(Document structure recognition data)
##########

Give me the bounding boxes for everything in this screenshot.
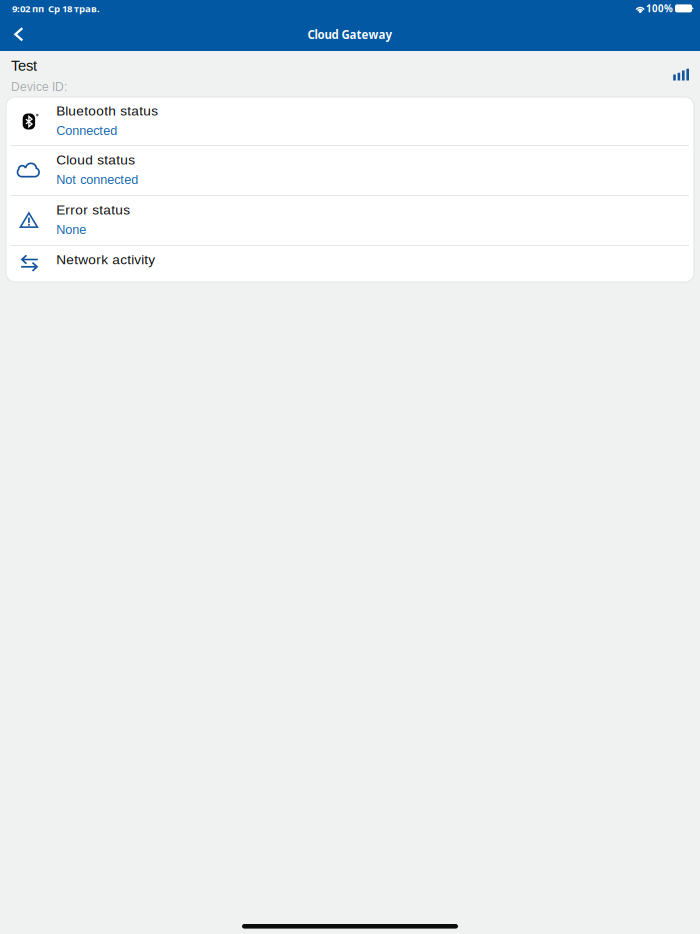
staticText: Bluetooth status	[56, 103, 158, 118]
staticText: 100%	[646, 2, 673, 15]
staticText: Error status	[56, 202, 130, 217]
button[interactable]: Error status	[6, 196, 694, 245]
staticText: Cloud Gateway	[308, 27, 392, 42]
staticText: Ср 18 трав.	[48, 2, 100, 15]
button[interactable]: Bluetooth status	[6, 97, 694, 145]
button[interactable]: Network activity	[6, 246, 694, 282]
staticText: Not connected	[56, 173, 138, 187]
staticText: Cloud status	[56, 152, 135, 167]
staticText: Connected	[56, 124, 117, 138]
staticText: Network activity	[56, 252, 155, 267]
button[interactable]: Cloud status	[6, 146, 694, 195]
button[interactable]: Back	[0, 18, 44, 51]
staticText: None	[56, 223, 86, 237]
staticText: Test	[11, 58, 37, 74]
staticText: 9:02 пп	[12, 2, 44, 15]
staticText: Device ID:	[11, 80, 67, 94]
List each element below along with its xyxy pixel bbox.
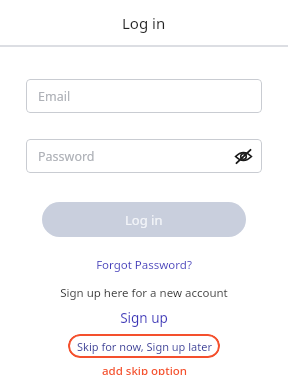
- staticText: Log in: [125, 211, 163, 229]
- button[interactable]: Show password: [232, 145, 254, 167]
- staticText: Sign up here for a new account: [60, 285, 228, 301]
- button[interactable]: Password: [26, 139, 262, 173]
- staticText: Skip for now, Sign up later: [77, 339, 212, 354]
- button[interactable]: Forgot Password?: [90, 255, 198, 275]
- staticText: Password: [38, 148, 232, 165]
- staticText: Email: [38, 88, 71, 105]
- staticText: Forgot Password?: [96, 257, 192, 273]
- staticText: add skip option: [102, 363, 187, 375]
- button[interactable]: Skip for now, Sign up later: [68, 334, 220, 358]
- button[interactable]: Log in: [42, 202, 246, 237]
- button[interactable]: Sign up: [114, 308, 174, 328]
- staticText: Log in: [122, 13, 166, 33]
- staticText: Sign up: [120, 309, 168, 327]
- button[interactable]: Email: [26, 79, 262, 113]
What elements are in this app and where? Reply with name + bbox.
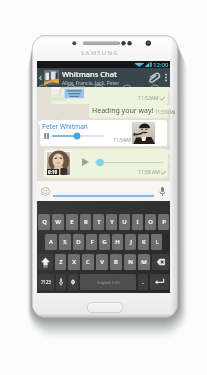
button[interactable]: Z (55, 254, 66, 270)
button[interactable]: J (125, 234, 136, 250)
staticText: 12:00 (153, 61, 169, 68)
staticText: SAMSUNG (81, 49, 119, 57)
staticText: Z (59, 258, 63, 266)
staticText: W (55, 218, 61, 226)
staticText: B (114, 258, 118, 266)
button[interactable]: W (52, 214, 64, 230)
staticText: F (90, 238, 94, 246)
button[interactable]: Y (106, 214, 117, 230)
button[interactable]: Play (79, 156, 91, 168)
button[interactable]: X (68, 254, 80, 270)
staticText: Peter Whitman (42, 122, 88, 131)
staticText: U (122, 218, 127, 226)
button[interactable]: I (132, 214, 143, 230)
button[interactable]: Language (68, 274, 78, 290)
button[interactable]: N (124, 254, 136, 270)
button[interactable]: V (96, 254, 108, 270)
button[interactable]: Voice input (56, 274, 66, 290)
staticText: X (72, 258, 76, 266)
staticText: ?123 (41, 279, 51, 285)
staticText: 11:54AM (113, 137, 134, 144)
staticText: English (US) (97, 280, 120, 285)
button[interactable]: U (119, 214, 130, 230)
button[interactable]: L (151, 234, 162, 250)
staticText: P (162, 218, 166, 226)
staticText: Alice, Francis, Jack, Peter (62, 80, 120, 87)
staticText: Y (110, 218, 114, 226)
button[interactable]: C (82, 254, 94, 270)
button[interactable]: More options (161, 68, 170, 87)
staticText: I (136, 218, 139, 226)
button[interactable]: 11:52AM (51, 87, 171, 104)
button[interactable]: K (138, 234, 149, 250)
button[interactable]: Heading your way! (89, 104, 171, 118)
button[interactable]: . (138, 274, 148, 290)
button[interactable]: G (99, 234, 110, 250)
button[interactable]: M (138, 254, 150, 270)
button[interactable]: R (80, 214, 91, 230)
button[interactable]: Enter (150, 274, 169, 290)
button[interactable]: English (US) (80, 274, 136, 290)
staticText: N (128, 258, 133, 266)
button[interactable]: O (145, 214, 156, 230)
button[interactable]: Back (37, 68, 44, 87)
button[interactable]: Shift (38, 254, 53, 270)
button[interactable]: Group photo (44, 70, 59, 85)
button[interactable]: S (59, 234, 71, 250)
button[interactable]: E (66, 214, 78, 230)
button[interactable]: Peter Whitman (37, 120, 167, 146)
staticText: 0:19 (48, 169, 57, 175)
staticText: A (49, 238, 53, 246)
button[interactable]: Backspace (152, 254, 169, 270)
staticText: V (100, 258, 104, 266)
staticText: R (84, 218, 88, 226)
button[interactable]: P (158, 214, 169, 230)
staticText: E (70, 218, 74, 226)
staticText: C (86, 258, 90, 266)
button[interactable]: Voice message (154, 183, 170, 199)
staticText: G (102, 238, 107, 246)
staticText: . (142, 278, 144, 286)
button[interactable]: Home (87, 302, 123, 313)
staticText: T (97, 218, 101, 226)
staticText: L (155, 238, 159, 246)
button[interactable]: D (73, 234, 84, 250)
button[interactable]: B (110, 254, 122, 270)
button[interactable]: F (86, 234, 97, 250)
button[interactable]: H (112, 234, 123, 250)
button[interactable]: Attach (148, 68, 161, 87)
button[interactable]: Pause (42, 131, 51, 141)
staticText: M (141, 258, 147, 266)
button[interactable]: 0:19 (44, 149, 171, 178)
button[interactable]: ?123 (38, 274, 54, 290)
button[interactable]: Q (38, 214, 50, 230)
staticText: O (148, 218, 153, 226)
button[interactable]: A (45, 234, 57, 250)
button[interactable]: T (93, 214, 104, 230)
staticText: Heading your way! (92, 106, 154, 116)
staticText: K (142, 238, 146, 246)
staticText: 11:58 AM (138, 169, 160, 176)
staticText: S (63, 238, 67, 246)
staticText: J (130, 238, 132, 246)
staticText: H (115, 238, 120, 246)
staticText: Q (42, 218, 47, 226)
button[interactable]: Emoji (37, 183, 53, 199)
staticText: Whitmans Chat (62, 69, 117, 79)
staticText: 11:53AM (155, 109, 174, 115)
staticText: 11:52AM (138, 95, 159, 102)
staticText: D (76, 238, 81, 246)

##########

> [EXERCISE OBJECTIVE]
Would you transcribe all of the data exactly, apart from its pictures?

> [EXERCISE RESULT]
Give me the bounding boxes for everything in this screenshot.
staticText: Bluetooth status	[56, 103, 158, 118]
staticText: 100%	[646, 2, 673, 15]
staticText: Error status	[56, 202, 130, 217]
button[interactable]: Error status	[6, 196, 694, 245]
staticText: Cloud Gateway	[308, 27, 392, 42]
staticText: Ср 18 трав.	[48, 2, 100, 15]
button[interactable]: Bluetooth status	[6, 97, 694, 145]
button[interactable]: Network activity	[6, 246, 694, 282]
staticText: Not connected	[56, 173, 138, 187]
staticText: Cloud status	[56, 152, 135, 167]
staticText: Connected	[56, 124, 117, 138]
staticText: Network activity	[56, 252, 155, 267]
button[interactable]: Cloud status	[6, 146, 694, 195]
button[interactable]: Back	[0, 18, 44, 51]
staticText: None	[56, 223, 86, 237]
staticText: Test	[11, 58, 37, 74]
staticText: 9:02 пп	[12, 2, 44, 15]
staticText: Device ID:	[11, 80, 67, 94]
List each element below along with its xyxy pixel bbox.
- staticText: Log in: [125, 211, 163, 229]
- button[interactable]: Show password: [232, 145, 254, 167]
- staticText: Sign up here for a new account: [60, 285, 228, 301]
- button[interactable]: Password: [26, 139, 262, 173]
- staticText: Skip for now, Sign up later: [77, 339, 212, 354]
- button[interactable]: Forgot Password?: [90, 255, 198, 275]
- staticText: Password: [38, 148, 232, 165]
- staticText: Email: [38, 88, 71, 105]
- staticText: Forgot Password?: [96, 257, 192, 273]
- staticText: add skip option: [102, 363, 187, 375]
- button[interactable]: Skip for now, Sign up later: [68, 334, 220, 358]
- button[interactable]: Log in: [42, 202, 246, 237]
- button[interactable]: Sign up: [114, 308, 174, 328]
- staticText: Log in: [122, 13, 166, 33]
- staticText: Sign up: [120, 309, 168, 327]
- button[interactable]: Email: [26, 79, 262, 113]
What elements are in this app and where? Reply with name + bbox.
button[interactable]: Z (55, 254, 66, 270)
button[interactable]: J (125, 234, 136, 250)
staticText: 12:00 (153, 61, 169, 68)
staticText: SAMSUNG (81, 49, 119, 57)
staticText: Z (59, 258, 63, 266)
staticText: W (55, 218, 61, 226)
staticText: B (114, 258, 118, 266)
button[interactable]: W (52, 214, 64, 230)
staticText: F (90, 238, 94, 246)
button[interactable]: Y (106, 214, 117, 230)
button[interactable]: Play (79, 156, 91, 168)
button[interactable]: X (68, 254, 80, 270)
staticText: Peter Whitman (42, 122, 88, 131)
staticText: U (122, 218, 127, 226)
button[interactable]: I (132, 214, 143, 230)
button[interactable]: Language (68, 274, 78, 290)
button[interactable]: N (124, 254, 136, 270)
button[interactable]: V (96, 254, 108, 270)
button[interactable]: Voice input (56, 274, 66, 290)
staticText: X (72, 258, 76, 266)
staticText: ?123 (41, 279, 51, 285)
staticText: 11:54AM (113, 137, 134, 144)
staticText: English (US) (97, 280, 120, 285)
button[interactable]: U (119, 214, 130, 230)
button[interactable]: L (151, 234, 162, 250)
staticText: P (162, 218, 166, 226)
staticText: Alice, Francis, Jack, Peter (62, 80, 120, 87)
staticText: Y (110, 218, 114, 226)
button[interactable]: C (82, 254, 94, 270)
button[interactable]: More options (161, 68, 170, 87)
staticText: I (136, 218, 139, 226)
button[interactable]: 11:52AM (51, 87, 171, 104)
button[interactable]: K (138, 234, 149, 250)
button[interactable]: Heading your way! (89, 104, 171, 118)
button[interactable]: . (138, 274, 148, 290)
button[interactable]: G (99, 234, 110, 250)
button[interactable]: M (138, 254, 150, 270)
button[interactable]: R (80, 214, 91, 230)
button[interactable]: Enter (150, 274, 169, 290)
button[interactable]: English (US) (80, 274, 136, 290)
staticText: N (128, 258, 133, 266)
button[interactable]: O (145, 214, 156, 230)
button[interactable]: Back (37, 68, 44, 87)
button[interactable]: Shift (38, 254, 53, 270)
button[interactable]: Group photo (44, 70, 59, 85)
button[interactable]: S (59, 234, 71, 250)
button[interactable]: E (66, 214, 78, 230)
button[interactable]: Peter Whitman (37, 120, 167, 146)
staticText: 0:19 (48, 169, 57, 175)
staticText: A (49, 238, 53, 246)
button[interactable]: Backspace (152, 254, 169, 270)
staticText: V (100, 258, 104, 266)
staticText: R (84, 218, 88, 226)
button[interactable]: P (158, 214, 169, 230)
staticText: E (70, 218, 74, 226)
staticText: C (86, 258, 90, 266)
button[interactable]: Voice message (154, 183, 170, 199)
staticText: G (102, 238, 107, 246)
staticText: . (142, 278, 144, 286)
button[interactable]: Home (87, 302, 123, 313)
staticText: T (97, 218, 101, 226)
staticText: L (155, 238, 159, 246)
button[interactable]: D (73, 234, 84, 250)
button[interactable]: B (110, 254, 122, 270)
button[interactable]: F (86, 234, 97, 250)
button[interactable]: H (112, 234, 123, 250)
button[interactable]: Attach (148, 68, 161, 87)
button[interactable]: Pause (42, 131, 51, 141)
staticText: M (141, 258, 147, 266)
button[interactable]: 0:19 (44, 149, 171, 178)
button[interactable]: ?123 (38, 274, 54, 290)
button[interactable]: Q (38, 214, 50, 230)
staticText: O (148, 218, 153, 226)
button[interactable]: A (45, 234, 57, 250)
button[interactable]: T (93, 214, 104, 230)
staticText: Heading your way! (92, 106, 154, 116)
staticText: K (142, 238, 146, 246)
staticText: 11:58 AM (138, 169, 160, 176)
staticText: S (63, 238, 67, 246)
staticText: J (130, 238, 132, 246)
staticText: H (115, 238, 120, 246)
staticText: Q (42, 218, 47, 226)
button[interactable]: Emoji (37, 183, 53, 199)
staticText: Whitmans Chat (62, 69, 117, 79)
staticText: 11:53AM (155, 109, 174, 115)
staticText: 11:52AM (138, 95, 159, 102)
staticText: D (76, 238, 81, 246)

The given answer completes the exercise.